> [Records for this task]:
------------------------------------------------------------

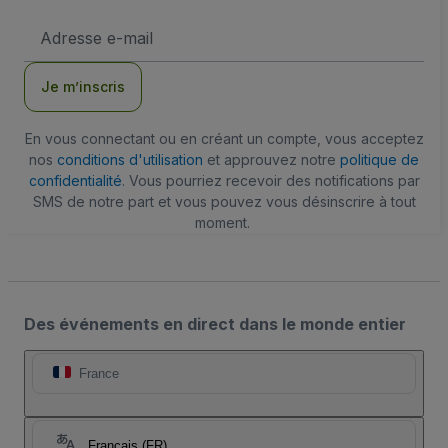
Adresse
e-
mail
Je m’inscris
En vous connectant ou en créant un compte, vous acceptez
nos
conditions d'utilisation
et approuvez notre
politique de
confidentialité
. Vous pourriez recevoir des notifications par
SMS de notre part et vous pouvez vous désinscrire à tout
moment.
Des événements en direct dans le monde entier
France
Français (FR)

------------------------------------------------------------

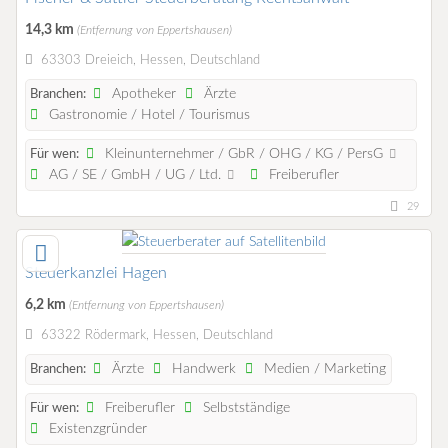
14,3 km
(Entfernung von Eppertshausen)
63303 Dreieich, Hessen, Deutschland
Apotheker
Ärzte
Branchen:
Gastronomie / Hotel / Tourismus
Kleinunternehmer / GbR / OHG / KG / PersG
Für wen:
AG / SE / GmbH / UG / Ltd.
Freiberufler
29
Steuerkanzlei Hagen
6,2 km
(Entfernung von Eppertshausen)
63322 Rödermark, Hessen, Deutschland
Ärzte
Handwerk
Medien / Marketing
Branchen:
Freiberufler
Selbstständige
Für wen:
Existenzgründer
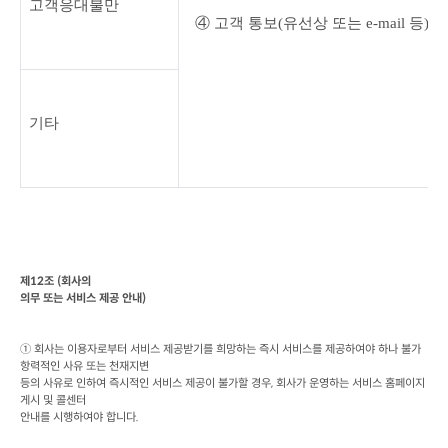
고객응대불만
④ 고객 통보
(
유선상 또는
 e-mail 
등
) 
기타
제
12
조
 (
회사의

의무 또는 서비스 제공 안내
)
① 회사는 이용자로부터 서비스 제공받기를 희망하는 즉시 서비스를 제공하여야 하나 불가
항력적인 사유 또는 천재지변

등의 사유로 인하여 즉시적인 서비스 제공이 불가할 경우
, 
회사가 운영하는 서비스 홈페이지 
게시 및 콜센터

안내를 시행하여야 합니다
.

------------------------------------------------------------

> [What is expected]: Select and copy every line of the listing with the word "notre".

> [Your response]:
et approuvez notre
SMS de notre part et vous pouvez vous désinscrire à tout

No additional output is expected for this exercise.